Problem description:
Will you write out the data exactly, excluding every picture?

** Provided data follows **

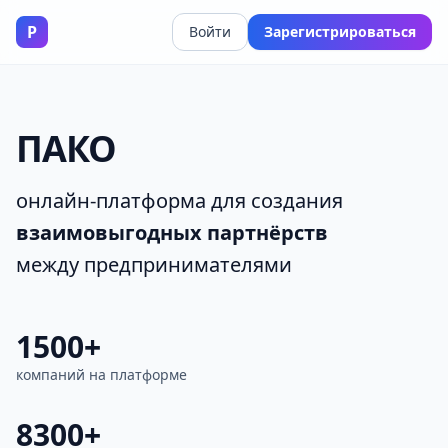
P
Войти
Зарегистрироваться
ПАКО
онлайн‑платформа для создания
взаимовыгодных партнёрств
между предпринимателями
1500+
компаний на платформе
8300+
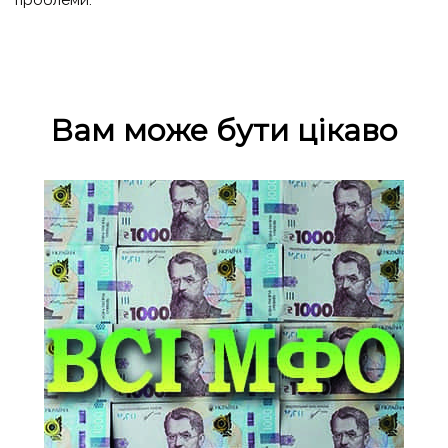
проблеми.
Вам може бути цікаво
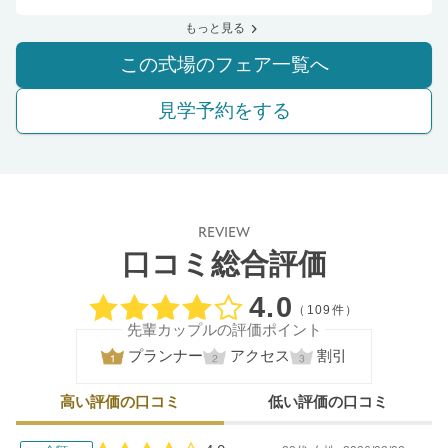
もっと見る
この式場のフェア一覧へ
見学予約をする
REVIEW
口コミ総合評価
口コミ評価
4.0
（109件）
先輩カップルの評価ポイント
プランナー
アクセス
割引
高い評価の口コミ
低い評価の口コミ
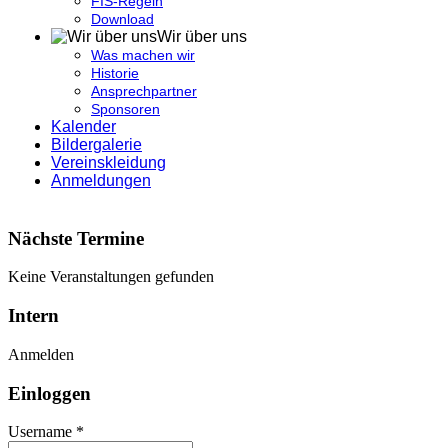
FIS-Regeln
Download
Wir über uns
Was machen wir
Historie
Ansprechpartner
Sponsoren
Kalender
Bildergalerie
Vereinskleidung
Anmeldungen
Nächste Termine
Keine Veranstaltungen gefunden
Intern
Anmelden
Einloggen
Username *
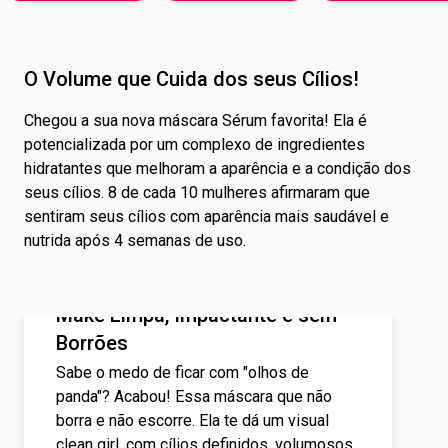
O Volume que Cuida dos seus Cílios!
Chegou a sua nova máscara Sérum favorita! Ela é
potencializada por um complexo de ingredientes
hidratantes que melhoram a aparência e a condição dos
seus cílios. 8 de cada 10 mulheres afirmaram que
sentiram seus cílios com aparência mais saudável e
nutrida após 4 semanas de uso.
Make Limpa, Impactante e sem
Borrões
Sabe o medo de ficar com "olhos de
panda"? Acabou! Essa máscara que não
borra e não escorre. Ela te dá um visual
clean girl, com cílios definidos, volumosos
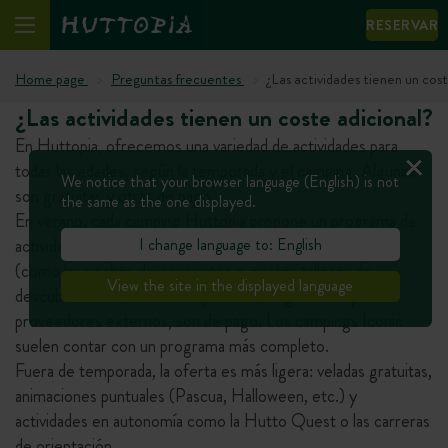
RESERVAR
Home page
Preguntas frecuentes
¿Las actividades tienen un cost
¿Las actividades tienen un coste adicional?
En Huttopia, ofrecemos una variedad de actividades para
todas las edades, según la temporada y el camping. Algunas
We notice that your browser language (English) is not
son gratuitas y otras de pago.
the same as the one displayed.
En verano, cada camping Huttopia propone un programa de
I change language to: English
actividades adaptado: algunas animaciones son gratuitas
(como las noches de conciertos o ciertos talleres de
View the site in the displayed language
descubrimiento), mientras que otras, organizadas por
proveedores externos, son de pago. Los campings Iconic
suelen contar con un programa más completo.
Fuera de temporada, la oferta es más ligera: veladas gratuitas,
animaciones puntuales (Pascua, Halloween, etc.) y
actividades en autonomía como la Hutto Quest o las carreras
de orientación.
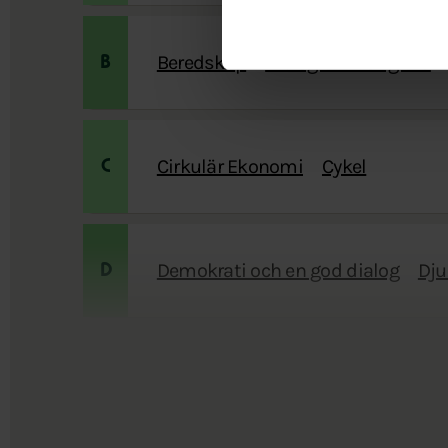
Beredskap
Biologisk mångfald
B
Cirkulär Ekonomi
Cykel
C
Demokrati och en god dialog
Dju
D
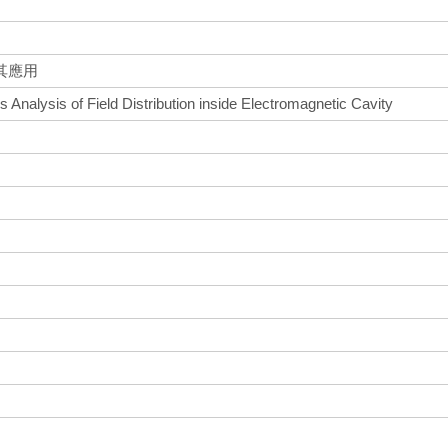
其應用
s Analysis of Field Distribution inside Electromagnetic Cavity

** End of Provided data **

Reply to the exercise:
P
Войти
Зарегистрироваться
ПАКО
онлайн‑платформа для создания
взаимовыгодных партнёрств
между предпринимателями
1500+
компаний на платформе
8300+
проблеми.
Вам може бути цікаво
もっと見る
この式場のフェア一覧へ
見学予約をする
REVIEW
口コミ総合評価
口コミ評価
4.0
（109件）
先輩カップルの評価ポイント
プランナー
アクセス
割引
高い評価の口コミ
低い評価の口コミ
FIS-Regeln
Download
Wir über uns
Was machen wir
Historie
Ansprechpartner
Sponsoren
Kalender
Bildergalerie
Vereinskleidung
Anmeldungen
Nächste Termine
Keine Veranstaltungen gefunden
Intern
Anmelden
Einloggen
Username *
O Volume que Cuida dos seus Cílios!
Chegou a sua nova máscara Sérum favorita! Ela é
potencializada por um complexo de ingredientes
hidratantes que melhoram a aparência e a condição dos
seus cílios. 8 de cada 10 mulheres afirmaram que
sentiram seus cílios com aparência mais saudável e
nutrida após 4 semanas de uso.
Make Limpa, Impactante e sem
Borrões
Sabe o medo de ficar com "olhos de
panda"? Acabou! Essa máscara que não
borra e não escorre. Ela te dá um visual
clean girl, com cílios definidos, volumosos
RESERVAR
Home page
Preguntas frecuentes
¿Las actividades tienen un cost
¿Las actividades tienen un coste adicional?
En Huttopia, ofrecemos una variedad de actividades para
todas las edades, según la temporada y el camping. Algunas
We notice that your browser language (English) is not
son gratuitas y otras de pago.
the same as the one displayed.
En verano, cada camping Huttopia propone un programa de
I change language to: English
actividades adaptado: algunas animaciones son gratuitas
(como las noches de conciertos o ciertos talleres de
View the site in the displayed language
descubrimiento), mientras que otras, organizadas por
proveedores externos, son de pago. Los campings Iconic
suelen contar con un programa más completo.
Fuera de temporada, la oferta es más ligera: veladas gratuitas,
animaciones puntuales (Pascua, Halloween, etc.) y
actividades en autonomía como la Hutto Quest o las carreras
de orientación.
Beredskap
Biologisk mångfald
B
Cirkulär Ekonomi
Cykel
C
Demokrati och en god dialog
Dju
D
其應用
s Analysis of Field Distribution inside Electromagnetic Cavity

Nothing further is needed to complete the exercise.